Adapting Christmas Traditions in China

My family’s Christmas tradition provided a mobile adaptation to the broader ritual of spending quality time with one’s family members. Given that none of our extended family lived in the same country as us, we had no grandparents’ or aunts’ homes to visit; no large, chaotic hosting obligations to fulfill. Given all this precious vacation period, but none of the chore-some, occasionally dreaded duties that for many of my friends defined their notion of “Christmas,” we made it our own family ritual to leave town. And so, as “real” families around Australia assembled en masse around the barbeque and the pool, the Antipodean take on the warm open fires and snow-white roofs of Winter Christmas yore, ours simply took off along the country’s empty roads.

Our most memorable Christmas lunch: eating canned meat with a blanket spread out in a nondescript park in South Australia. Inside the car–a Holden Commodore, the country’s all-purpose family sedan–we would switch between a tape of Christmas carols and the traditional Boxing Day (December 26th) cricket test match commentary. This didn’t stop upon moving to the United States, where Christmas was often spent in a hotel room warmer than that found in Winter Maryland. As Chinese secularists, we didn’t lose any of the broader meaning of Christmas–that of family and thankfulness–we simply paired the tradition with the similarly universal ones of vacation and exploration.

This Christmas, my 23rd, will be spent away from family, in the damp, polluted climes of Chengdu. Here, where Christmas carols are heard about town with surprising frequency, and where global commerce has brought the affliction of inflatable Santa Claus dolls and silly stocking hats to businesses throughout the city, Christmas seems to have been adopted with equal parts pro-Western consumption gusto, bemused curiosity, and occasionally: inspiringly genuine interest.

When I asked some of my sixth graders what they would ask for from “Old Man Christmas”–a direct translation from the Chinese translation of “Father Christmas”–their answers were typical, but occasionally touching.

“A mother’s kiss,” wrote one girl, earnestly, (they attend as boarding students) as did those students asking for Christmas stockings, candy canes, and the regular sixth grade assortment of desires, including pets, computer games and money.

“A banana,” wrote another, less earnestly.

Despite the irony-inducing mass commercialism involved in modern-day Christmases, felt particularly astutely in the States, and thankfully thus far a little less prominently here, I couldn’t help but notice the twinge of nostalgia apparent in my colleague’s musings over the smell of Christmas trees and favored feast dishes. For even the most cynical, this most unpleasant time of year leads expatriate minds to wander more quickly than usual, back to the homes of North America, Europe and other Christmas-celebrating lands.

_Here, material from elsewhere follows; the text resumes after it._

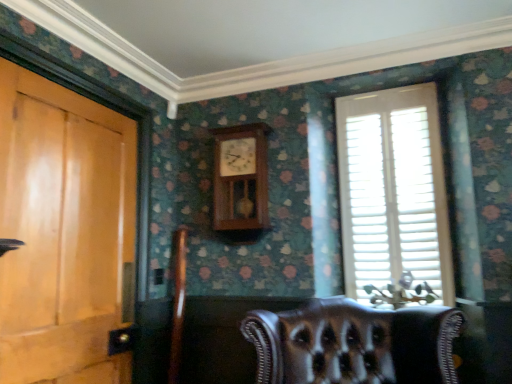 Image resolution: width=512 pixels, height=384 pixels. I want to click on white wood blinds at right, so coord(393,191).

This screenshot has width=512, height=384. Describe the element at coordinates (63, 231) in the screenshot. I see `light brown wood door at left` at that location.

Image resolution: width=512 pixels, height=384 pixels. In order to click on white wood blinds at right in this screenshot , I will do `click(393, 191)`.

In their place, then, we substitute friends’ Christmas parties, particularly crucial now in their enlarged role as sole-bearer of home traditions. I have a slew of them lined up before me, a sort of gauntlet for the many foreigners in Chengdu currently suffering from respiratory ills. Our lungs, I have been told, have simply not adjusted to the amount of dirt in the air, and that once they’re sufficiently “dirty,” I’ll be ready to tackle future Chinese winters without hitch.

At the end of the day, then, Christmas in Chengdu, as with Christmas anywhere in the world, is about human love and kinship. As mobile as the human body and the heart it carries inside, as long as you’re with those you care about and appreciate, you’re as “home for Christmas” as you might be anywhere else. At times, even more so. At least that’s what I think. And it’s for such reasons that I am particularly thankful for that which I’ve been graced with this holiday season.

Addendum: Alas, I’ll still be working Christmas day, along with the rest of the country!